PSLmodels / taxdata

The TaxData project prepares microdata for use with the Tax-Calculator microsimulation project.
http://pslmodels.github.io/taxdata/
Other
19 stars 30 forks source link

Improve age variable on PUF #333

Open MattHJensen opened 4 years ago

MattHJensen commented 4 years ago

In a recent PSL call, we discussed improving the age variable on the PUF, which is currently brought over in the CPS match. This discussion followed a comment from @jdebacker about needing to use the CPS as a source of primary taxfiler data rather than the PUF in a recent report using OG-USA.

@MaxGhenis suggested the possibility of imputing age from the CPS rather than obtaining during the match.

I recently found a snippet on TPC's approach in this report at pg 180:

TPC uses cross-tabulations by age, fling status, and income provided by SOI to impute the ages of taxpayers and dependents to the LAPUF. TPC then performs a constrained statistical match between the LAPUF and the 2012 CPS.
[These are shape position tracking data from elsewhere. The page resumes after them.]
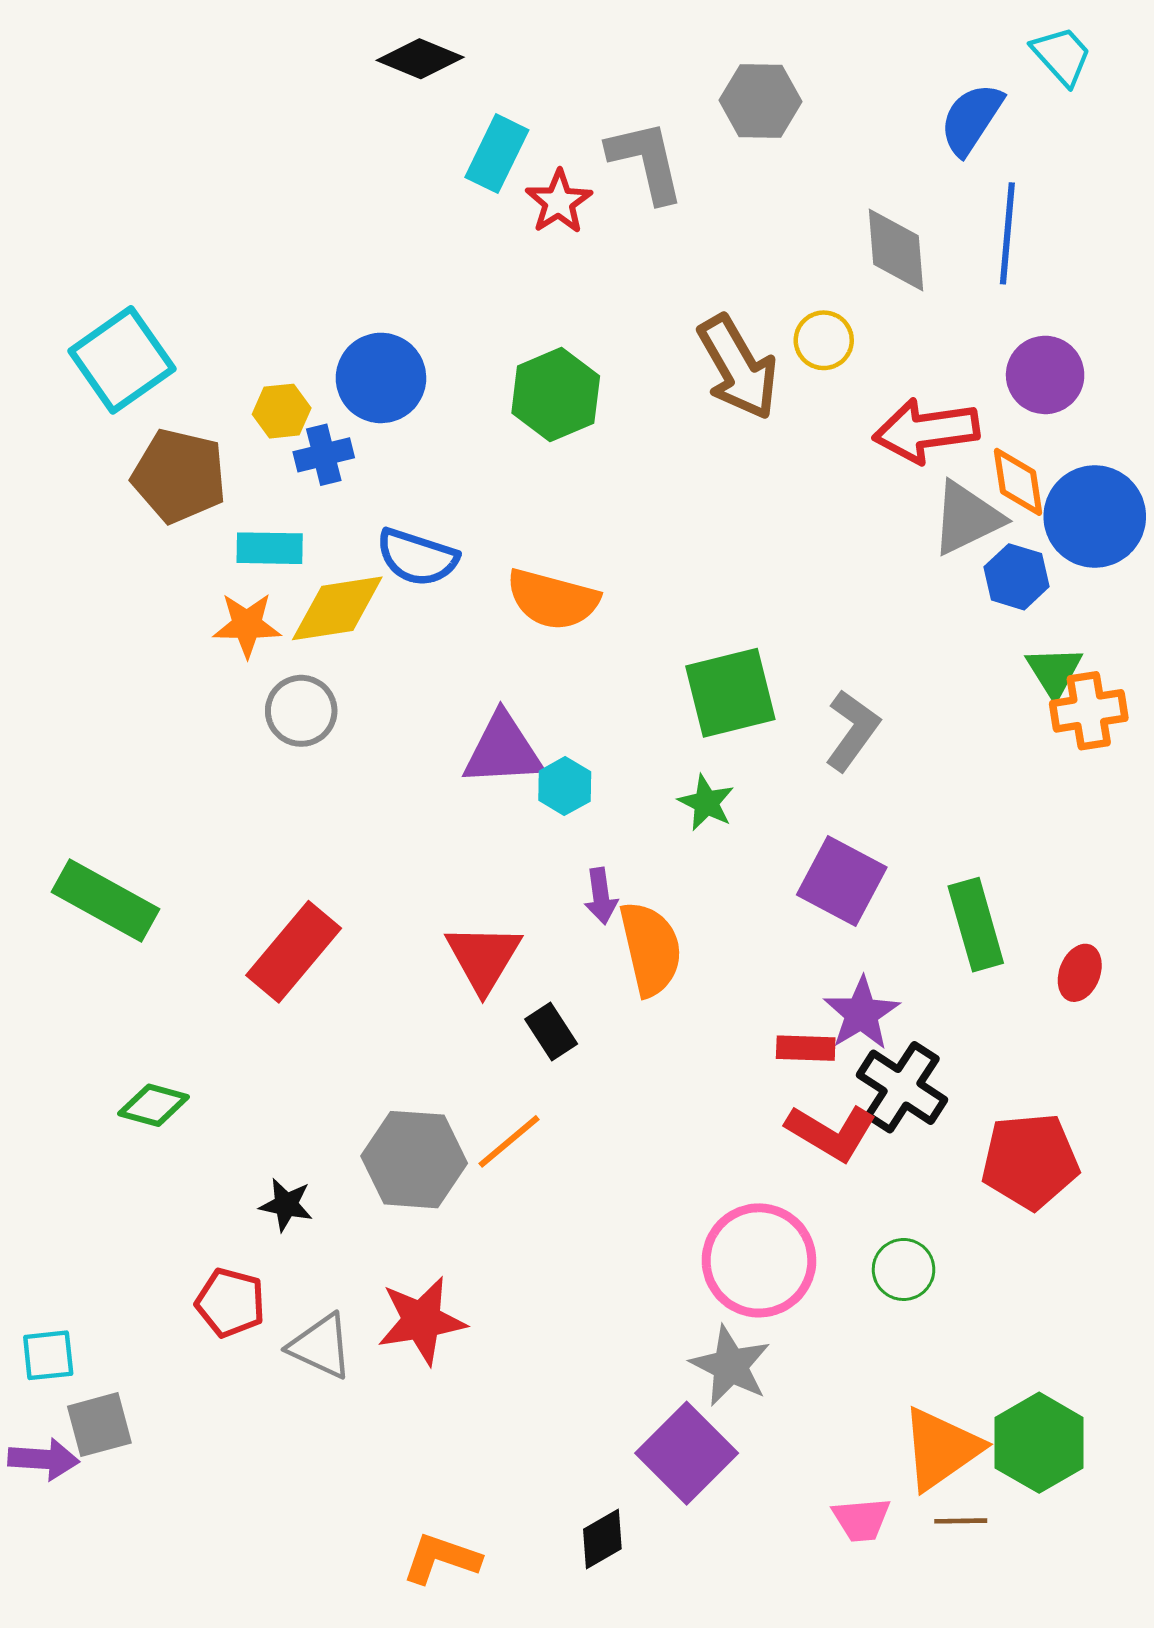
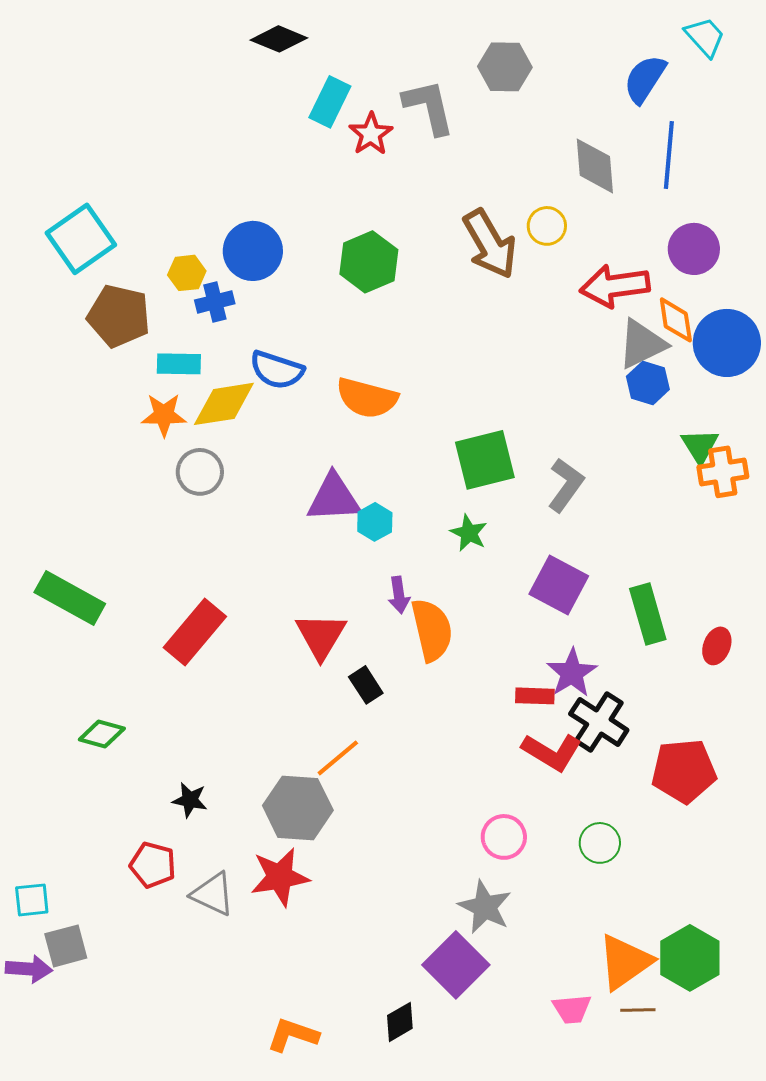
blue hexagon: (1016, 577) -> (648, 383), moved
gray hexagon: (414, 1160) -> (298, 808), moved
pink circle: (759, 1260) -> (504, 837), size x0.6

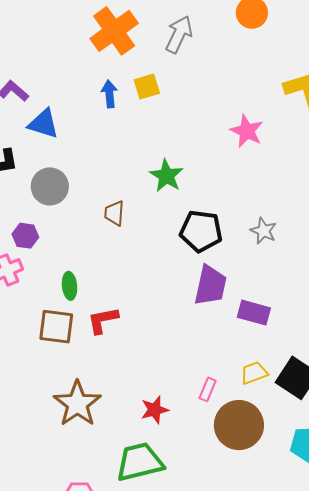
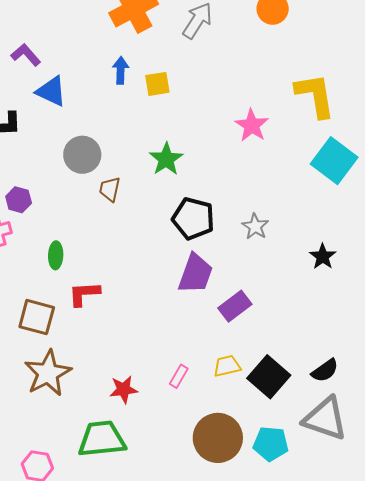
yellow square: (147, 86) -> (157, 84), moved
gray circle: (50, 186) -> (82, 155), moved
purple rectangle: (254, 313) -> (235, 306), turned -60
brown square: (56, 327) -> (37, 317), moved
brown circle: (239, 425) -> (218, 438), moved

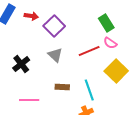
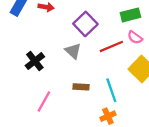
green rectangle: (106, 23) -> (130, 15), turned -72
purple square: (54, 26) -> (85, 24), moved
pink line: (29, 100) -> (44, 102), turned -60

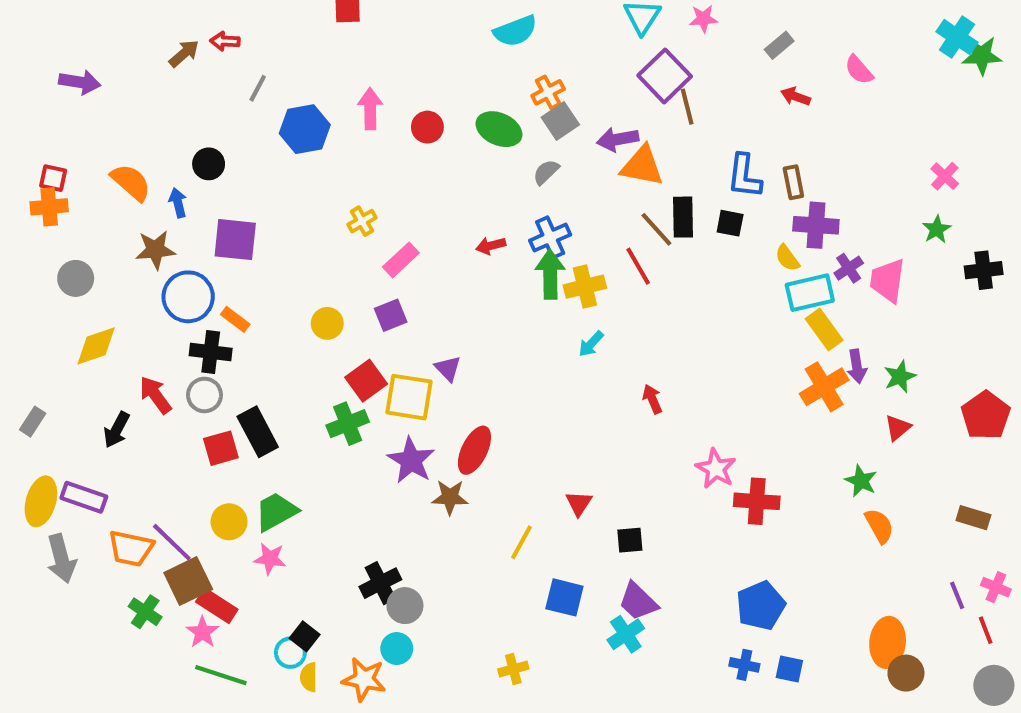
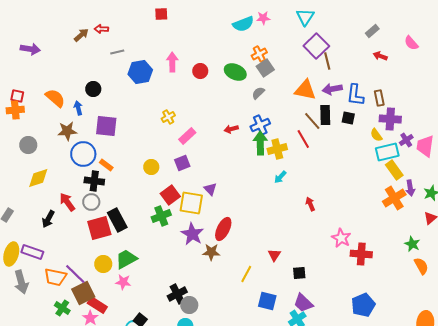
pink star: (703, 19) -> (263, 18), moved
gray line: (258, 88) -> (117, 52), turned 48
purple arrow: (618, 139) -> (332, 89), moved
red square: (221, 448) -> (99, 228), size x1.4

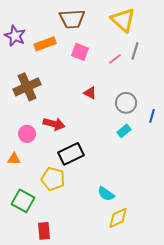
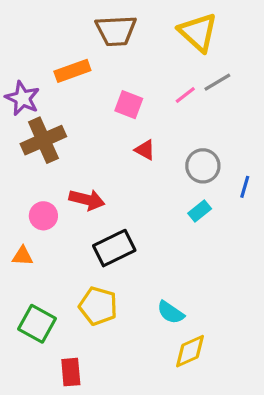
purple star: (15, 36) -> (22, 98), moved
gray line: (135, 51) -> (217, 82), turned 42
pink square: (80, 52) -> (129, 105), moved
yellow pentagon: (53, 179) -> (98, 306), moved

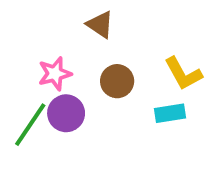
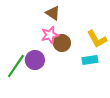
pink star: (55, 74) -> (50, 35), moved

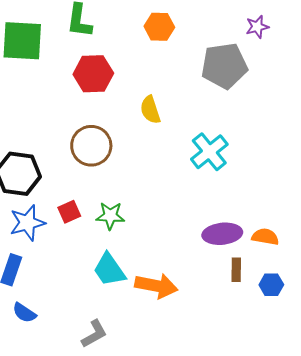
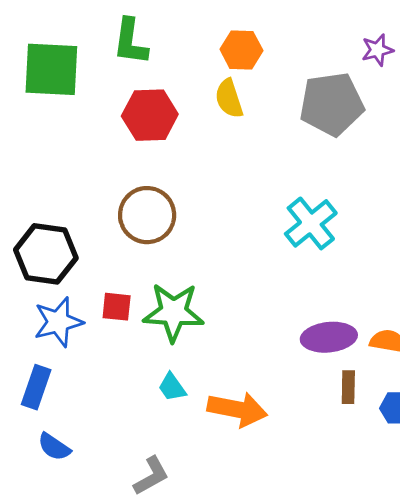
yellow semicircle: (150, 110) -> (229, 99), moved
red square: (69, 212) -> (117, 307), turned 30
green star: (110, 216) -> (173, 312), size x1.5
cyan trapezoid: (109, 270) -> (172, 387), size x0.6

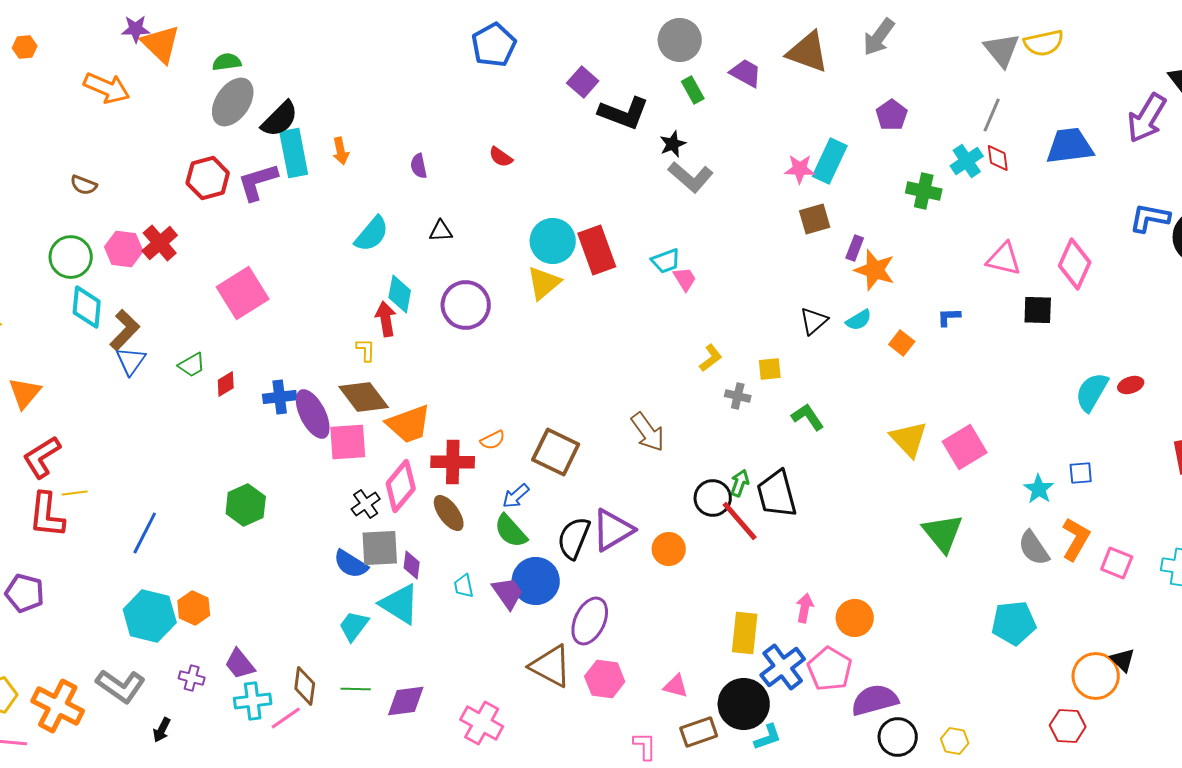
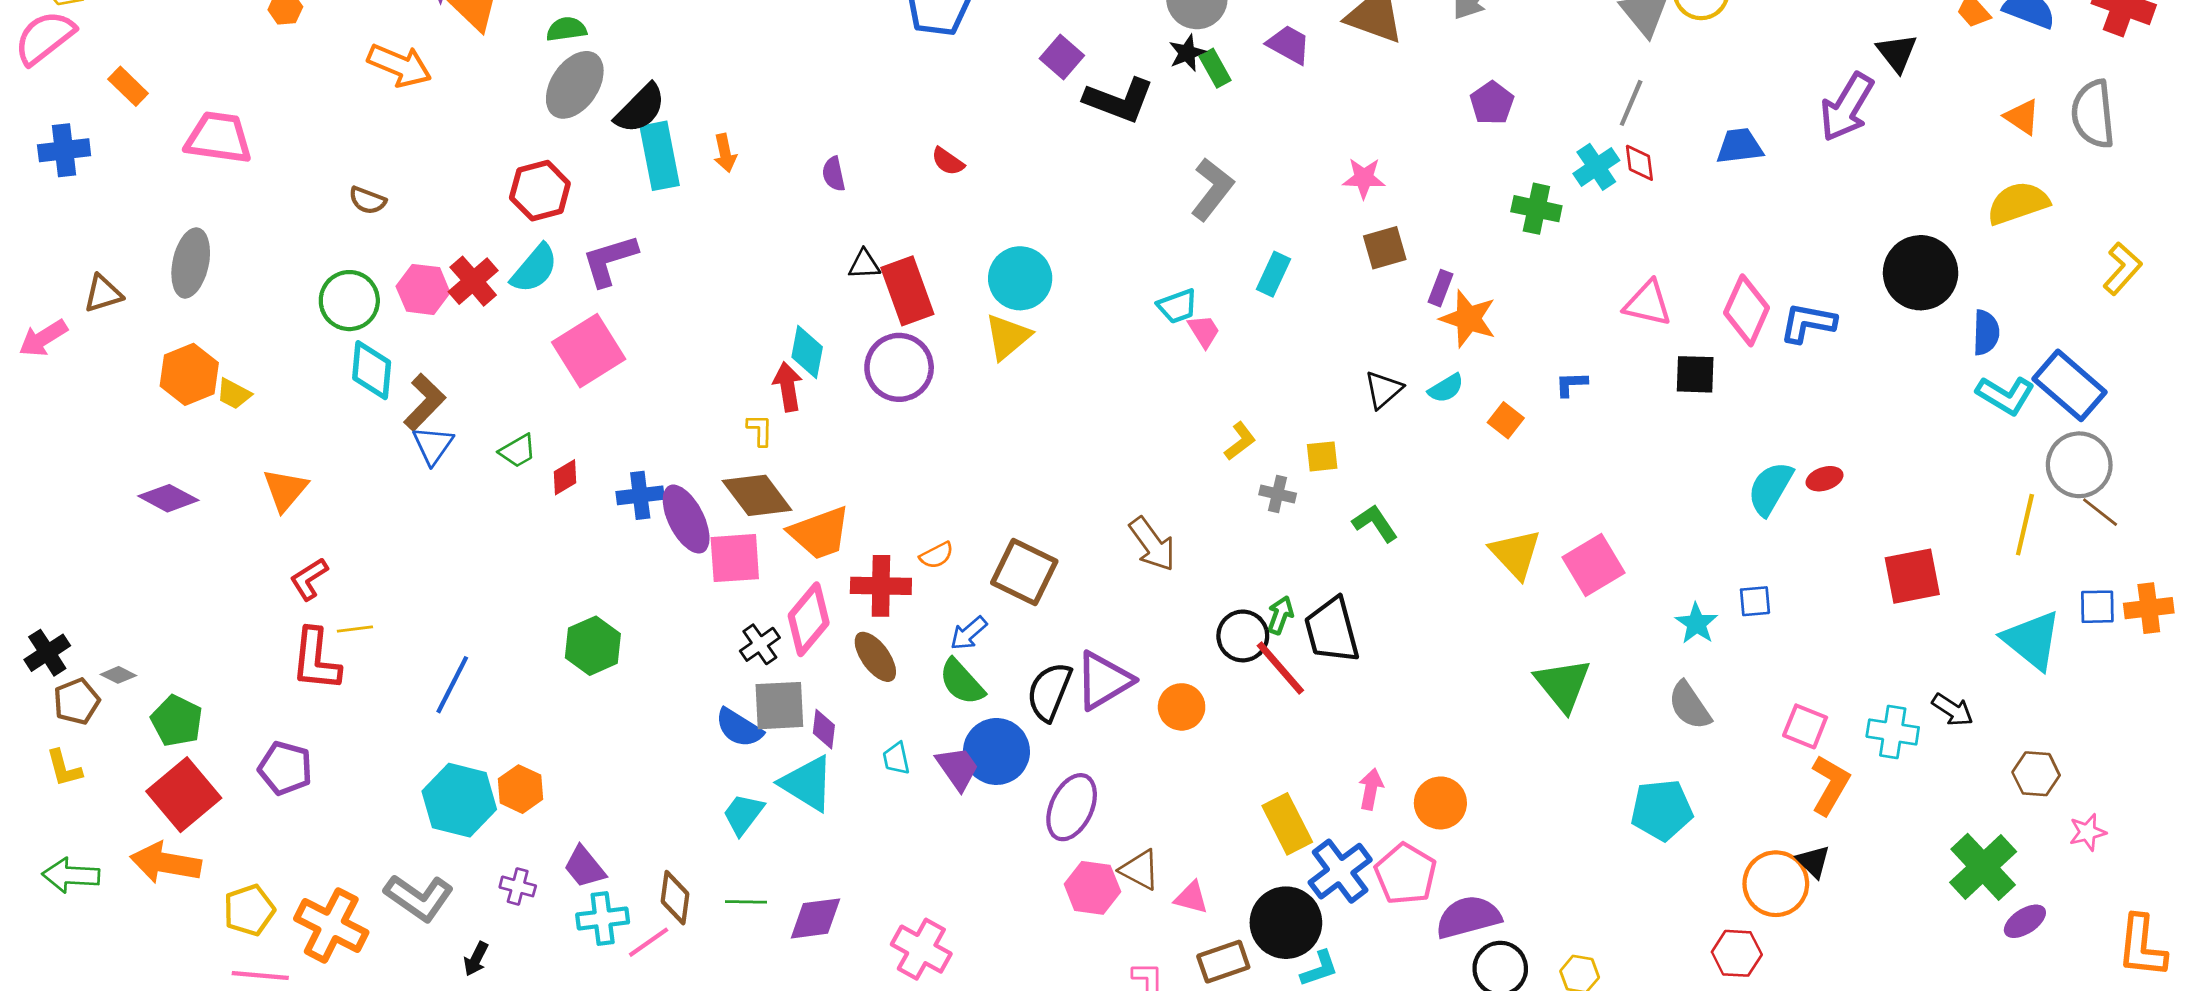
black star: (673, 144) -> (1187, 53), moved
blue trapezoid: (1070, 146) -> (1740, 146), size x0.7
cyan rectangle: (830, 161) -> (1273, 274), moved, size x0.7
gray L-shape: (691, 177) -> (1212, 189), turned -93
purple L-shape: (258, 182) -> (610, 260), moved
blue L-shape: (1150, 218) -> (1808, 323), moved
cyan semicircle: (372, 234) -> (534, 269), moved
red rectangle: (597, 250) -> (907, 291), moved
red L-shape: (42, 457) -> (309, 579), size x0.7
orange L-shape: (1076, 539) -> (1830, 785), moved
yellow rectangle: (745, 633) -> (1287, 824), turned -33
brown triangle: (551, 666) -> (1140, 870), moved, size x0.7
Another snippet is available in the TPC model FAQ:

We use cross-tabulations of age, filing status, and income sources we obtained from SOI to implement a raking algorithm to impute the ages of taxpayers and their dependents on to the LAPUF.

The closest published cross-tabulations I could find from SOI are in Individual Complete Report (Publication 1304), Table 1.6, and the latest data is for 2017. But, "provided by," and "obtained from", sound like TPC may be using non-public data from SOI.

MaxGhenis commented 3 years ago

I applied synthimpute to impute age in the CPS here. Rather than going to the PUF, it imputes on a holdout set of the CPS for evaluation (I didn't check that the x's are in the PUF yet).

Average age is 0.33 years too high, and standard deviation is 3.2 years too low. If comparison procedures like matching could predict quantiles, I think quantile loss would be the ideal evaluation metric; at that point, it's just selecting a uniform random quantile. Could the matching return the values for the nearest k records, and consider those the quantile range?

In general, my hunch is that matching will understate the conditional variance (may overfit too), and this will probably result in lower total variance too, but that'll only be part of the full picture. Random forests also understated variance in this experiment, so we'll have to compare, but I'd expect it to do better. We can also add variance manually based on performance on holdouts (Tetlock has recommended this for forecasting in general, though I can't find his quote atm).

Raking would be a good complement to this, and it's implemented in Python at https://github.com/Dirguis/ipfn. I'm not sure whether it's better to rake before imputing as TPC did, or vice versa, given we only have age ranges to rake on, but either way we'd need to impute also.